Chroniques

Kiev et Gaza, le double standard européen

Mustapha Tossa Journaliste éditorialiste

Dans la mémoire actuelle européenne, Kiev et Gaza sont en train de creuser le fossé d’une énorme injustice. Un double standard de perception de la valeur de la vie humaine.

Passée l’émotion légitime face aux horreurs commises pas le Hamas dans les colonies israéliennes proches de Gaza du 7 octobre, les Européens se sont trouvés dans une impasse face à ce qui se passe après, depuis le début du bombardement massif de l’armée israélienne contre les civils de la bande de Gaza et cette politique de la punition collective israélienne à l’égard de ses habitants.

Pour souligner cette contradiction de l’approche européenne, certains petits malins dans les réseaux sociaux se sont amusés à ressortir des archives des déclarations et des postures de certains leaders européens, s’indignant avec les plus fortes expressions de la politique de sanctions et de punitions menée par la machine de guerre russe contre les civils ukrainiens. Des concepts comme crimes de guerre ou crimes contre l’humanité ou violations flagrantes contre le droit international étaient régulièrement évoqués pour cibler cette insoutenable politique russe.
Lorsque l’armée israélienne a pris la décision de punir et de s’attaquer de manière aveugle aux civils palestiniens de Gaza et malgré la similitude apparente des deux situations ukrainienne et palestinienne, la politique de l’autruche était de rigueur au niveau de l’expression politique européenne. Et quand les faiseurs d’opinions, dans ces pays, étaient acculés à expliquer cette approche contradictoire et à donner une justification à cette politique de la terre brûlée prônée par le Premier ministre Benyamin Netanyahou, ils affirment, sans le moindre frémissement dans la voix, que tous les civils de Gaza sont identifiés aux militants du Hamas.

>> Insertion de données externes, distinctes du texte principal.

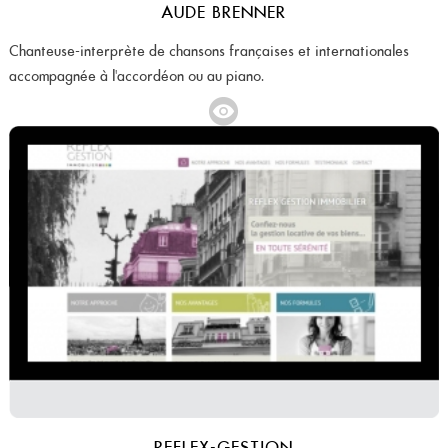
AUDE BRENNER
Chanteuse-interprète de chansons françaises et internationales
accompagnée à l'accordéon ou au piano.
REFLEX-GESTION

Dans la mémoire actuelle européenne, Kiev et Gaza sont en train de creuser le fossé d’une énorme injustice. Un double standard de perception de la valeur de la vie humaine. Ce débat est si prenant que le président Emmanuel Macron s’est cru obligé d’affirmer en présence du président de l’Autorité palestinienne Mahmoud Abbas que parce que «la France comme vous le savez porte une vision humaniste… une vie palestinienne vaut une vie française qui vaut une vie israélienne».

Pour de nombreux propagandistes qui écument actuellement les médias, cette vérité-là n’allait pas de soi. Les terribles images de civils palestiniens encerclés, sous un tapis de bombes ne sont en réalité pour eux qu’une riposte légitime de l’armée israélienne.
Peu importe le nombre de victimes civiles, l’essentiel est que le Premier ministre Nethanyhou puisse assouvir sa vengeance et exécuter sa menace d’éradiquer le Hamas, menace pour laquelle il a réussi à avoir le feu vert européen et américain. Européen avec un bémol très discret, celui de devoir respecter le droit humanitaire international.

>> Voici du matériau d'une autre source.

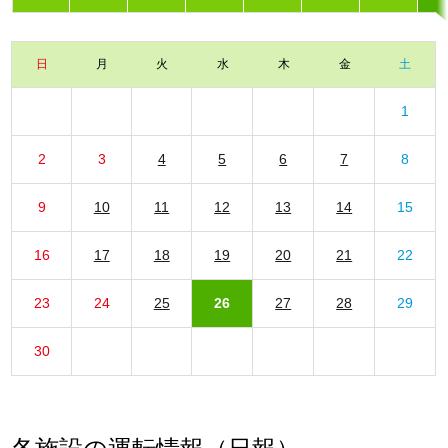
日
月
火
水
木
金
土
1
2
3
4
5
6
7
8
9
10
11
12
13
14
15
16
17
18
19
20
21
22
23
24
25
26
27
28
29
30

Face à la crise de Gaza, l’Union européenne est bouleversée dans sa perception de la protection de civils et de ses valeurs à respecter les règles de la guerre. C’est au nom de cette morale européenne qu’elle a réussi à isoler le régime de Vladimir Poutine sur la scène mondiale, comme un régime qui n’a aucun respect pour la vie humaine, qui viole allègrement les bases du droit international humanitaire.

Pour les pays européens, il est à craindre que ce double standard assumé à l’égard des deux crises ukrainienne et palestinienne ne puisse avoir de conséquences politiques sur la gestion de ces conflits. Déjà ce positionnement des Etats européens, au delà de leurs propres contradictions internes sur le sujet entre la commission et le conseil, entre Ursula Van der Layen et certains dirigeants européens, agit déjà comme un carburant pour alimenter les protestations de plus en plus gigantesques dans les villes européennes pour exiger la fin des bombardements, une trêve humanitaire, voire un cessez-le-feu entre Israël et le Hamas.

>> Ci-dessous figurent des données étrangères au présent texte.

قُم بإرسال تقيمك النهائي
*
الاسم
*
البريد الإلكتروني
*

Cette double approche ne peut tenir dans le temps sur Gaza sans affaiblir l’Europe sur Kiev. Et c’est pour ces raisons que l’intérêt européen du moment est de parvenir dans l’immédiat à imposer une trêve humanitaire. Lors du dernier sommet européen de Bruxelles qui fut consacré à cette crise israélo-palestinienne et à l’Ukraine, la difficulté était manifeste de parvenir à un consensus. Les mots trêve, encore moins un cessez-le-feu, ne furent aucunement prononcés. Le plafond européen fut de solliciter des couloirs humanitaires au gré des maîtres de cette guerre.
Entre Kiev et Gaza, l’Europe se trouve dans une impasse politique. Ne rien faire c’est assumer un regard discriminatoire qui nourrit tous les défis qui se dressent aujourd’hui pour contester ce fameux magistère moral dont se prévalent certaines capitales européennes dans le monde.